エネルギー論争の盲点 天然ガスと分散化が日本を救う (NHK出版新書)

エネルギー論争の盲点 天然ガスと分散化が日本を救う (NHK出版新書)


これは良い本である。人間社会や経済にとってエネルギーとは何かといった根本的な議論がなされているからである。3.11後ににわかに注目を集めている電力問題は、エネルギー問題のごく一部でしかないこともわかる。

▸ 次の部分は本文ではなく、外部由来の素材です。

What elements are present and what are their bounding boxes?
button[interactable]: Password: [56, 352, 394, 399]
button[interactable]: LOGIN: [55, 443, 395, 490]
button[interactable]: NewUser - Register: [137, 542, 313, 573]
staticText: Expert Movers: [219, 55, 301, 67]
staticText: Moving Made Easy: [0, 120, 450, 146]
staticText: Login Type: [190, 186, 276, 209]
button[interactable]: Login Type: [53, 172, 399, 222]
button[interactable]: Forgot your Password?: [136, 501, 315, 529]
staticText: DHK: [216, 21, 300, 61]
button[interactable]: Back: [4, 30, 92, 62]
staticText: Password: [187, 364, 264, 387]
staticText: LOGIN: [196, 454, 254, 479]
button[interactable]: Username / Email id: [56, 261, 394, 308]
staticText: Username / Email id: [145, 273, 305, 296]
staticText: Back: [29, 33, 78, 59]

著者は、私がかねてから石油に関してもっとも信用を置いているエコノミストである。実際、石井氏の旧著『石油 もう一つの危機』は、巷に溢れる石油本・エネルギー本と比較して、ずば抜けて優れた良書である。この『石油 もう一つの危機』では、2000年代後半における石油価格高騰の原因を中国爆食に求める説を、説得力をもって明確に退けており、同時になぜ価格が高騰したのかを金融取引の観点から説明していた。著者は、巷に溢れるエネルギーや石油をめぐる通説の間違いを、はっきりと「間違い」と叫ぶことのできる人である。某商社の資源専門家とは格が違うのである。

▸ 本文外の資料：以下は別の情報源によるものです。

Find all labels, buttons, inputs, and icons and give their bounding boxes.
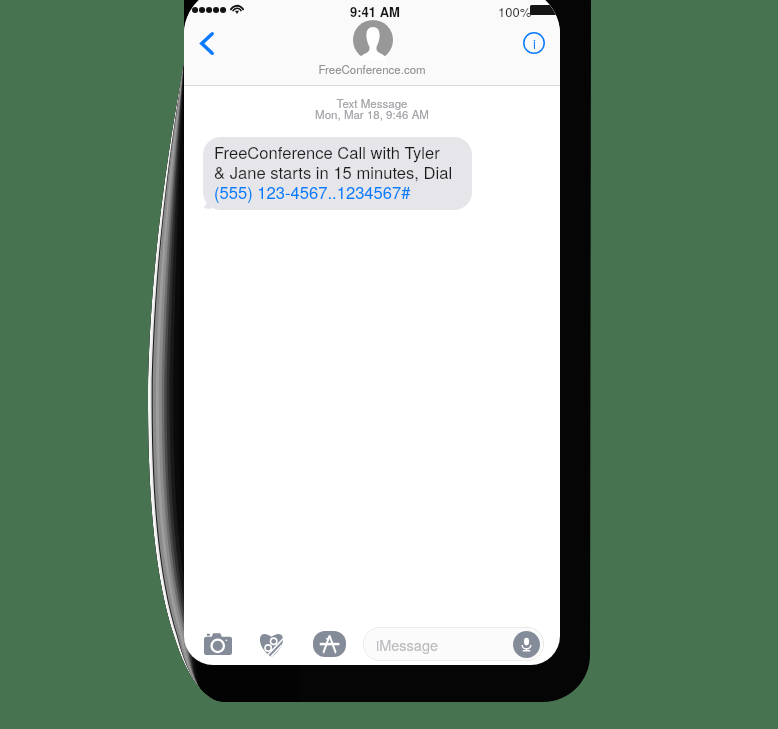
button[interactable]: Dictate xyxy=(513,631,540,658)
staticText: FreeConference.com xyxy=(184,61,560,77)
staticText: Text Message Mon, Mar 18, 9:46 AM xyxy=(184,95,560,122)
button[interactable]: Camera xyxy=(200,626,236,662)
staticText: 100% xyxy=(498,2,532,21)
staticText: FreeConference Call with Tyler & Jane st… xyxy=(214,140,453,204)
button[interactable]: Back xyxy=(190,26,224,60)
button[interactable] xyxy=(353,20,393,60)
button[interactable]: App Store xyxy=(311,626,347,662)
staticText: iMessage xyxy=(376,634,439,655)
button[interactable]: Digital Touch xyxy=(253,626,289,662)
staticText: 9:41 AM xyxy=(350,2,400,21)
button[interactable]: iMessage xyxy=(363,627,544,661)
staticText: i xyxy=(533,34,536,53)
button[interactable]: FreeConference Call with Tyler & Jane st… xyxy=(203,137,472,210)
button[interactable]: Details xyxy=(520,29,548,57)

本書『エネルギー論争の盲点』では、旧著『石油 もう一つの危機』とともに、エネルギーや石油に長く通暁してきた者だけが明らかにできるトリビア的なトピックが散りばめられている。これは他の書には真似の出来ない点である。タイトルは、3.11を意識しているように見えるが、本書を読めば、便乗本ではなく、3.11以前から構想されていたと思われる。もちろん原発再生可能エネルギーについても扱われており、両者の問題点と限界についても明確にしている。石井氏は本書でもまた、通説の間違いと浅はかさを批判している。価値ある一書である。